Single bubbles rising in a confined geometry – a parallelepidic bubble column with a 4 mm thickness – in the presence of a non-Newtonian liquid phase are studied using a shadowgraphy technique. The context is the cultivation of microalgae at high cell concentrations. In fact, it necessitates the reduction of the bioreactor thickness to allow light penetration through the whole culture. In the same time, the medium becomes shear-thinning for biomass concentrations higher than 30 g L⁻¹. A 2 g L⁻¹ carboxymethyl cellulose (CMC) and a 1 g L⁻¹ Xanthan Gum (XG) aqueous solutions are studied to mimic the behavior of 42 g L⁻¹ Chlorella vulgaris cultures. Besides, a comparison with water, representing the Newtonian liquid phase at low culture concentrations, is proposed. The bubble equivalent diameter is varied between 1.34 and 3.36 mm using different capillary sizes to generate the bubbles. Results show the complex and coupled effects of confinement and shear-thinning behavior of the liquid phase on bubbles terminal velocity, shape and trajectory. In fact, compared to the case of an infinite liquid medium, confinement increases wall friction on the bubbles, while reduces the liquid phase apparent viscosity in its neighborhood due to increased shear rate. This is why, depending on the bubble size, the bubble terminal velocity in shear-thinning fluids can be higher or lower than in unconfined conditions. For bubbles rising in shear-thinning fluids, contrary to water, it is observed that confinement induces a transition from spherical shape to ellipsoidal shape that occurs sooner in terms of bubbles diameter or Eo number. A correlation for the bubble drag coefficient in confined conditions in presence of shear-thinning fluids is also proposed for confinement ratios d_b/e between 0.34 and 0.84.
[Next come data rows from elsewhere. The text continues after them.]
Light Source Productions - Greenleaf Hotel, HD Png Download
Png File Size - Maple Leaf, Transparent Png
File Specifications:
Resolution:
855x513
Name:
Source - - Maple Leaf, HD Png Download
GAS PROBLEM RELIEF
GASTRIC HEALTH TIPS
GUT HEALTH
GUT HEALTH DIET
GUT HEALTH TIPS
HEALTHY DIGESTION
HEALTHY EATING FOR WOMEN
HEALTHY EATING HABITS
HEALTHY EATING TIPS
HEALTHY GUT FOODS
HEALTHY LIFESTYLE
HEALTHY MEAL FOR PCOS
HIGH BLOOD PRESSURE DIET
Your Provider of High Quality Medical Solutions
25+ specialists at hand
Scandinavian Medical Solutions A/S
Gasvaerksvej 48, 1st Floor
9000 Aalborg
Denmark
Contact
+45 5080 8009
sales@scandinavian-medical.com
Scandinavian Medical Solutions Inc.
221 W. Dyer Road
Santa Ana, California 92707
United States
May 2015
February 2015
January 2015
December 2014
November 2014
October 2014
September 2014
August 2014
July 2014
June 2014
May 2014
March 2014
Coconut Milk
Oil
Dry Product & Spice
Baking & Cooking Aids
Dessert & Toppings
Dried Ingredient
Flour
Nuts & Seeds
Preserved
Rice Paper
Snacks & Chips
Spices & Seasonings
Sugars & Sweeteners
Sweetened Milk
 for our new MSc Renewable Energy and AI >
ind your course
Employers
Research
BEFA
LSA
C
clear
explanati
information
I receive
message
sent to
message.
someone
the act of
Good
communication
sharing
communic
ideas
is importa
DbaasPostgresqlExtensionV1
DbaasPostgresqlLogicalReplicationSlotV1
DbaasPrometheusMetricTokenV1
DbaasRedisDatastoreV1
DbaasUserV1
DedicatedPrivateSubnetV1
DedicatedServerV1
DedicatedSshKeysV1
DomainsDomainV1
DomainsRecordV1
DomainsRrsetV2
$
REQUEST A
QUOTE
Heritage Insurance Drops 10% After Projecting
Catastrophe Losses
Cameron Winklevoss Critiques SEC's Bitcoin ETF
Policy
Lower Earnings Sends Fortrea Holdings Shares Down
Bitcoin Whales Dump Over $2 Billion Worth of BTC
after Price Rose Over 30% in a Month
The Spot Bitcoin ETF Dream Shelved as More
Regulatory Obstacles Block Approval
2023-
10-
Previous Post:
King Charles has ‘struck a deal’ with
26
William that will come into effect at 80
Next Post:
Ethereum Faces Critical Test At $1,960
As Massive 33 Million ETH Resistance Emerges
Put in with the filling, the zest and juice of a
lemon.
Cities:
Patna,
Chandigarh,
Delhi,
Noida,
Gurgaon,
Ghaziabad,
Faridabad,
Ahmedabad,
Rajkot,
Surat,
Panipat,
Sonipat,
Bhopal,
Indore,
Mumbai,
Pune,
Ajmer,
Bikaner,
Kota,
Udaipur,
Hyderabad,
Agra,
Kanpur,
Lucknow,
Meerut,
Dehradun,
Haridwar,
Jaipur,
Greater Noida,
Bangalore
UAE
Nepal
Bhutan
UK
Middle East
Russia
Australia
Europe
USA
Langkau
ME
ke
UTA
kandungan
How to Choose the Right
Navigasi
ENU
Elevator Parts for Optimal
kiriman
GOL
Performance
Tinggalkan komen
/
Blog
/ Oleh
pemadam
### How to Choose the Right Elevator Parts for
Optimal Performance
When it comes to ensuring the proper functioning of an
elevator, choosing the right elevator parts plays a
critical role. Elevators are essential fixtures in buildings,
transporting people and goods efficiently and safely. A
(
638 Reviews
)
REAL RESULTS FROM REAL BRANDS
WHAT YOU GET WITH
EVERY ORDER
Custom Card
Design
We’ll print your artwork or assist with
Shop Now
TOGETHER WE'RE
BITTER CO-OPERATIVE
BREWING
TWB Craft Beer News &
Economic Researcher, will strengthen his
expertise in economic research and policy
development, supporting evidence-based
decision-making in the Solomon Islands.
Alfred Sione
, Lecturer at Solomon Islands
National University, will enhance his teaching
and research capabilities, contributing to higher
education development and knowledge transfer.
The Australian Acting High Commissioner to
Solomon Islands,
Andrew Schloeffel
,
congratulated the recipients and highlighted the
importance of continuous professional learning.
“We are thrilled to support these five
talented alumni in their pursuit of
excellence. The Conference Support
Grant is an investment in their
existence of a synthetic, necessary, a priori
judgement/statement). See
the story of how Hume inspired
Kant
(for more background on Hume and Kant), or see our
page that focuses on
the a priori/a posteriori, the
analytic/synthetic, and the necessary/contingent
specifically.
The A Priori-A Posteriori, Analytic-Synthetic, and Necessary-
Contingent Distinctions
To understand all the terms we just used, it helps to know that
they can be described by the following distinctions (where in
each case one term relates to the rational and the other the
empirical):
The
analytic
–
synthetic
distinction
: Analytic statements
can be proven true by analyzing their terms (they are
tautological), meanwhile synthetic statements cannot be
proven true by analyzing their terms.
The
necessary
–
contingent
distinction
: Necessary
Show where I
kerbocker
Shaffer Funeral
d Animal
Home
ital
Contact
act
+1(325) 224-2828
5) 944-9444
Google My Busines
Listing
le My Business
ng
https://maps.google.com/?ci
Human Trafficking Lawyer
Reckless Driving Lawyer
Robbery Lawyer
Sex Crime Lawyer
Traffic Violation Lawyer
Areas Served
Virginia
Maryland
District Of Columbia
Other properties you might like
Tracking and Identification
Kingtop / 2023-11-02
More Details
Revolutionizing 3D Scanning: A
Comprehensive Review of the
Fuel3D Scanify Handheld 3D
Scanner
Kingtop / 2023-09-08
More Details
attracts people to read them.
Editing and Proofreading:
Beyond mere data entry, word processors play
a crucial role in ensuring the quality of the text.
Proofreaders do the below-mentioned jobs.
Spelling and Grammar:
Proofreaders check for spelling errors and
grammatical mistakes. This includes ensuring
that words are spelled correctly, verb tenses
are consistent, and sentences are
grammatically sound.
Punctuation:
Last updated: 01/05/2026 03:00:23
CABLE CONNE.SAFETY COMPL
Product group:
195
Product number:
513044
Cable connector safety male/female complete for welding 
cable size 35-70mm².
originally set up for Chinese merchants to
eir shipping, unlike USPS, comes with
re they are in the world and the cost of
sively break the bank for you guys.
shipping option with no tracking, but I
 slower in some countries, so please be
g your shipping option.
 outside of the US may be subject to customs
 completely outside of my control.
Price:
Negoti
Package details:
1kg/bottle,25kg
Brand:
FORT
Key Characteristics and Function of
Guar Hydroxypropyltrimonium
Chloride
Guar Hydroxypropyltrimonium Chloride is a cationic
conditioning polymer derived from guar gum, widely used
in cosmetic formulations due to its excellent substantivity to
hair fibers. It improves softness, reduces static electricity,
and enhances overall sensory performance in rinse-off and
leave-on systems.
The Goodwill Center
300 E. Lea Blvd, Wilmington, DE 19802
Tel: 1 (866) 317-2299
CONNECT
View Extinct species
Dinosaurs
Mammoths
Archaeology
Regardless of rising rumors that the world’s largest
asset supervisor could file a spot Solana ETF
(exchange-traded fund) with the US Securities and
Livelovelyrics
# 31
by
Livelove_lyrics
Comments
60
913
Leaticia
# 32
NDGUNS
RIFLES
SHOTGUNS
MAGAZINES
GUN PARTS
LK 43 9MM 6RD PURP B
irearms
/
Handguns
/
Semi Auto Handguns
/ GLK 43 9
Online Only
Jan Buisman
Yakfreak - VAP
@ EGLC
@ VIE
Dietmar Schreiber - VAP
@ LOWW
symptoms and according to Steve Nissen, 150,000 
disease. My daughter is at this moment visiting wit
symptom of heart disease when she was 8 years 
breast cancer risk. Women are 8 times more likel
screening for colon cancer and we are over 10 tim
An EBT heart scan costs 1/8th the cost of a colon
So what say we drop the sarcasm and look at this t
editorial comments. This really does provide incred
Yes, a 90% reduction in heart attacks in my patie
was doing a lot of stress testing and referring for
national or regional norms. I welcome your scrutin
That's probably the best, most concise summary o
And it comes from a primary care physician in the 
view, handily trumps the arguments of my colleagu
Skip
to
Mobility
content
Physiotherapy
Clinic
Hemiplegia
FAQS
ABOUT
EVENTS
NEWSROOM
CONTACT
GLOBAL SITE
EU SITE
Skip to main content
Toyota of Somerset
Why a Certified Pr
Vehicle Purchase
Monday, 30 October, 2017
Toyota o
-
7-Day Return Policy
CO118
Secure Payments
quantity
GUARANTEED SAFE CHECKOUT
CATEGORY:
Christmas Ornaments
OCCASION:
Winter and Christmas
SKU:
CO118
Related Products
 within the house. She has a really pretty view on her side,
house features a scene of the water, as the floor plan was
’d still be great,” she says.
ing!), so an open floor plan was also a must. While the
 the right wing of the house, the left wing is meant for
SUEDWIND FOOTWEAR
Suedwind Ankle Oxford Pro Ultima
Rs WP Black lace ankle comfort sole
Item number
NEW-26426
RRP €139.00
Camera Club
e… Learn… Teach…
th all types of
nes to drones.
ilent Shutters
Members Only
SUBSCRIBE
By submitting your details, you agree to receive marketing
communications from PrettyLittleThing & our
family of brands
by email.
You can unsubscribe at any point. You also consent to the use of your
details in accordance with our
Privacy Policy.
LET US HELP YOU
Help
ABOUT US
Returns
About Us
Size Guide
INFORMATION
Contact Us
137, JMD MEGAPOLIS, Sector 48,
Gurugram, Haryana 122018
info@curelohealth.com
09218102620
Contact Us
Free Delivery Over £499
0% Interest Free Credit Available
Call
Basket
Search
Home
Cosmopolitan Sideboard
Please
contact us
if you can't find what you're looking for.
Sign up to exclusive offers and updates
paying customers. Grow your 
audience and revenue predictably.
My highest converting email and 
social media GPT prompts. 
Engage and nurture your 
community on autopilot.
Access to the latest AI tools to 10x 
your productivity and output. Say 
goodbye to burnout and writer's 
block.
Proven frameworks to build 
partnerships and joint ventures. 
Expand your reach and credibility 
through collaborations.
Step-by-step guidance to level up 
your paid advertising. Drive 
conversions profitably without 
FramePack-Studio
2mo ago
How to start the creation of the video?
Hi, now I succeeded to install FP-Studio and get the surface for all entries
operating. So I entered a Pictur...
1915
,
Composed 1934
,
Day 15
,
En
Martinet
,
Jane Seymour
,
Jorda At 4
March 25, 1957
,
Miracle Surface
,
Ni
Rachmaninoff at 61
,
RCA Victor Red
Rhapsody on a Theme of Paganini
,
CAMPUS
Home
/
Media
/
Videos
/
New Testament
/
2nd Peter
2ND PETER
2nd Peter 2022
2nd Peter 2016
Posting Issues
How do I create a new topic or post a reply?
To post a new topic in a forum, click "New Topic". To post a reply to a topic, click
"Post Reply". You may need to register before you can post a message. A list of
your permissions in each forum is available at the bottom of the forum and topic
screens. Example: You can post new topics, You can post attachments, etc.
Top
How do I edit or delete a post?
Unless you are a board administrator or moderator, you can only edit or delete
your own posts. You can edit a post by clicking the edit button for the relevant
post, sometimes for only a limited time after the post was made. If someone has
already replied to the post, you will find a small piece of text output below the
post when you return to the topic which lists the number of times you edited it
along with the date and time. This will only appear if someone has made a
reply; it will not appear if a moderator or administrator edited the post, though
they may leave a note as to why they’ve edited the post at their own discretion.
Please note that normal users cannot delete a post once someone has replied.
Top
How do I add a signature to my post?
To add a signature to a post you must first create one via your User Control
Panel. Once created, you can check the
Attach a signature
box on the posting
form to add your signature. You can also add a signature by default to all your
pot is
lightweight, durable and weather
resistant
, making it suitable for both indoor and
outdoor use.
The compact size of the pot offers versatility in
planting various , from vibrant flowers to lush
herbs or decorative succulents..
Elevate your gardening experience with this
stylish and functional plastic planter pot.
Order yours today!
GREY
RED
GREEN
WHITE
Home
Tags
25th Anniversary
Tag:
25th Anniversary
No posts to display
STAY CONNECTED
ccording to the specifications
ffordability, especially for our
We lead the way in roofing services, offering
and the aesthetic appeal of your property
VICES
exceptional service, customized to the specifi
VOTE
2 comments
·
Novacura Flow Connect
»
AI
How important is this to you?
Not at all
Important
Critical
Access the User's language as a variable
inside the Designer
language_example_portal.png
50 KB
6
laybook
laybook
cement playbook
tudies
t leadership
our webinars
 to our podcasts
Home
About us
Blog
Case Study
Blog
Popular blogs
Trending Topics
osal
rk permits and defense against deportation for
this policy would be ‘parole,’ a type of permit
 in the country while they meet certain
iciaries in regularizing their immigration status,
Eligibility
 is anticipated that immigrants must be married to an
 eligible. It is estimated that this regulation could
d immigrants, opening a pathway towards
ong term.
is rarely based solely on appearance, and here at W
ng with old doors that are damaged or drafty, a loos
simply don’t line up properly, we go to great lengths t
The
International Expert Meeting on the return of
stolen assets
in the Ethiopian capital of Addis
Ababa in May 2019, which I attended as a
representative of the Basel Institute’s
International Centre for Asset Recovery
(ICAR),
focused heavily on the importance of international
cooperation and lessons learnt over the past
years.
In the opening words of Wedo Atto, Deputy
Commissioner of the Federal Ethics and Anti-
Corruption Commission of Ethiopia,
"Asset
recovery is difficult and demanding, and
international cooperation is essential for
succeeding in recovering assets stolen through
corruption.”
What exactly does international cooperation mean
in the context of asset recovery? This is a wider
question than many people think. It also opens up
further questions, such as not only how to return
使用影印技术研究了在非牛顿液相存在下，在有限的几何形状中上升的单个气泡（厚度为4 mm的平行四面体气泡柱）。背景是在高细胞浓度下培养微藻。实际上，必须减小生物反应器的厚度以允许光穿透整个培养物。同时，当生物质浓度高于30 g L ^-1时，介质会变稀疏。研究了2 g L ^-1羧甲基纤维素（CMC）和1 g L ^-1的黄原胶（XG）水溶液，以模拟42 g L ^-1的 小球藻的行为文化。此外，提出了与水的比较，水代表低培养物浓度下的牛顿液相。使用不同的毛细管尺寸以产生气泡，气泡当量直径在1.34和3.36 mm之间变化。结果表明，液相的约束和稀化稀疏行为对气泡的终极速度，形状和轨迹具有复杂的耦合作用。实际上，与无限液体介质的情况相比，限制会增加气泡上的壁摩擦力，同时由于增加的剪切速率而降低其附近的液相表观粘度。这就是为什么根据气泡大小，剪切稀化流体中气泡终端速度可能高于或低于无约束条件时的原因。对于在剪切稀化流体中上升的气泡（与水相反），观察到，就气泡直径或Eo数而言，限制引起从球形到椭圆形的过渡，该过渡发生得更快。对于约束比d，还提出了在存在稀疏剪切流体的约束条件下，气泡阻力系数的相关性。_b / e在0.34和0.84之间。